UU Cipta Kerja Terbit, Masih Adakah Penangguhan Pembayaran Upah Minimum?

Bacaan 8 Menit
UU Cipta Kerja Terbit, Masih Adakah Penangguhan Pembayaran Upah Minimum?

Pertanyaan

Saya bekerja di salah satu perusahaan PMA di Jawa Barat yang bergerak di bidang otomotif. Saya ingin menanyakan apakah pembayaran kenaikan UMK mulai Januari 2019 nanti bisa ditunda, dengan alasan penjualan yang sangat minim (rugi)? Sekedar informasi perusahaan kami masih berumur 1 tahun lebih. Mohon penjelasannya.

Intisari Jawaban

circle with chevron up

Undang-Undang Nomor 11 tahun 2020 tentang Cipta Kerja (“UU Cipta Kerja”) mengubah dan/atau menghapus beberapa ketentuan mengenai upah minimum dan penangguhan pembayarannya yang sebelumnya diatur dalam Undang-Undang Nomor 13 Tahun 2003 tentang Ketenagakerjaan.

Bagaimana UU Cipta Kerja mengatur mengenai penangguhan pembayaran upah minimum?

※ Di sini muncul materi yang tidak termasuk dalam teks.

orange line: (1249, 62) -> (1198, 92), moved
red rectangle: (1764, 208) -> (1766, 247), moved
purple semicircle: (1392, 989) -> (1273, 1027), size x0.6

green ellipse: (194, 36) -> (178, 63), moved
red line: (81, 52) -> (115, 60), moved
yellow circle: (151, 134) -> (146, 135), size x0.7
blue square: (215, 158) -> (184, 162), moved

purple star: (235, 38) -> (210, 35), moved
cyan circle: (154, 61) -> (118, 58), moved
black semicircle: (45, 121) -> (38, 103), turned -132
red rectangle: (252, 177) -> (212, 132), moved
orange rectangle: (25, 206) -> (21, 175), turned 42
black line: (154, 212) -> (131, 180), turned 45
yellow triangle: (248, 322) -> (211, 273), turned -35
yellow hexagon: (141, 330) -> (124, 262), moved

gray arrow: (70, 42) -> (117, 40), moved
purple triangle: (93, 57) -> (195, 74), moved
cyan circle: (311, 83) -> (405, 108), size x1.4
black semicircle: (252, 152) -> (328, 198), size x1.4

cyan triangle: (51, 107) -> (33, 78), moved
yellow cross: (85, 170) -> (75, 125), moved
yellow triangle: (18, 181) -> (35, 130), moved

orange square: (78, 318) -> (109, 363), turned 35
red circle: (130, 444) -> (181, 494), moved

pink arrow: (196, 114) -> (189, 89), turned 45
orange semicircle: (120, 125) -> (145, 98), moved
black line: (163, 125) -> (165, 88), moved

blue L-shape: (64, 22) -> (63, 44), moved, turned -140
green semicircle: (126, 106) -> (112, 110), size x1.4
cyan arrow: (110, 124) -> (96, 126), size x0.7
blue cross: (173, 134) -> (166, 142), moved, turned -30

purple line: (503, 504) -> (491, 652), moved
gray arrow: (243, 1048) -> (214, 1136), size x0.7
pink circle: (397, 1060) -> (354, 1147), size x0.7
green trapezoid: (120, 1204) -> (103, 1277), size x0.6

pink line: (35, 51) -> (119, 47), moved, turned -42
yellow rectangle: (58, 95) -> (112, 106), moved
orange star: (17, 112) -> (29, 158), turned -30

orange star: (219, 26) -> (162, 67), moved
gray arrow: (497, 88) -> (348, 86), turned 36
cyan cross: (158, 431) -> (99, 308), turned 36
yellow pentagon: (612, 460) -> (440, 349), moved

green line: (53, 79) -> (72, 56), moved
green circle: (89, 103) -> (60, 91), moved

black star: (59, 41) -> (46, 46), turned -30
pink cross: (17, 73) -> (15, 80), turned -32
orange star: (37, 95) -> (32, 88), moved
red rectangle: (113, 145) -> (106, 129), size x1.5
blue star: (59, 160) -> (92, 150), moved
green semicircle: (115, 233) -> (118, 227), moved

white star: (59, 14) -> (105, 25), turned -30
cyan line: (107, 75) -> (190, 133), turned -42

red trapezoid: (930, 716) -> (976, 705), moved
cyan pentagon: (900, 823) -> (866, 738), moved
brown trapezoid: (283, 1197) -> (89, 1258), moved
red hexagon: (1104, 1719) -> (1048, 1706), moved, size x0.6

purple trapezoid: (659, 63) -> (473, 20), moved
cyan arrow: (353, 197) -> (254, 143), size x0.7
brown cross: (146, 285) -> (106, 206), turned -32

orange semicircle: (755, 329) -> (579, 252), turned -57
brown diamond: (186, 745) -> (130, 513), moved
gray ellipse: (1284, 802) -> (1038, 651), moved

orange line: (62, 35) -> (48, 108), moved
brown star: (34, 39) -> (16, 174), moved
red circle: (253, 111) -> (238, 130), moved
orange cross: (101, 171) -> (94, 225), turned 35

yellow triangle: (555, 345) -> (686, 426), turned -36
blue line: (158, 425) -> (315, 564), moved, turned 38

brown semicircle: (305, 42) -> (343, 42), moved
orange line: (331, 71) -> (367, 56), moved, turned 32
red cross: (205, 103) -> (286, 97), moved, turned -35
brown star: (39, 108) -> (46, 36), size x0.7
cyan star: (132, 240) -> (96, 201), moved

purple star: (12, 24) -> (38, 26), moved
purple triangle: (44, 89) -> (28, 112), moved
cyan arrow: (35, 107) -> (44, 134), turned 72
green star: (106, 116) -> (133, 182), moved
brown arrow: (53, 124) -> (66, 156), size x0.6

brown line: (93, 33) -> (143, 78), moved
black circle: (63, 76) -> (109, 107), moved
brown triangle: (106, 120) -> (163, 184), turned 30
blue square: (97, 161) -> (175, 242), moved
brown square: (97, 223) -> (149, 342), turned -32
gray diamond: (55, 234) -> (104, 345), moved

Penjelasan lebih lanjut dapat Anda klik ulasan di bawah ini.

Ulasan Lengkap


Artikel di bawah ini adalah pemutakhiran kelima dari artikel dengan judul Penangguhan Pelaksanaan Upah Minimum Bagi Perusahaan Tidak Mampu yang dibuat oleh Ilman Hadi, S.H.  dan pertama kali dipublikasikan pada Senin, 14 Maret 2011, kemudian dimutakhirkan pertama kali oleh Tri Jata Ayu Pramesti, S.H. pada Jumat, 2 September 2016, kedua kali pada Senin, 10 Oktober 2016, ketiga kali pada Senin, 8 April 2019, dan keempat kali pada Kamis, 5 November 2020.

Sebelumnya, perlu digarisbawahi Undang-Undang Nomor 11 Tahun 2020 tentang Cipta Kerja (“UU Cipta Kerja”) mengubah dan/atau menghapus beberapa ketentuan mengenai upah minimum dan penangguhannya yang sebelumnya diatur dalam Undang-Undang Nomor 13 Tahun 2003 tentang Ketenagakerjaan (“UU Ketenagakerjaan”).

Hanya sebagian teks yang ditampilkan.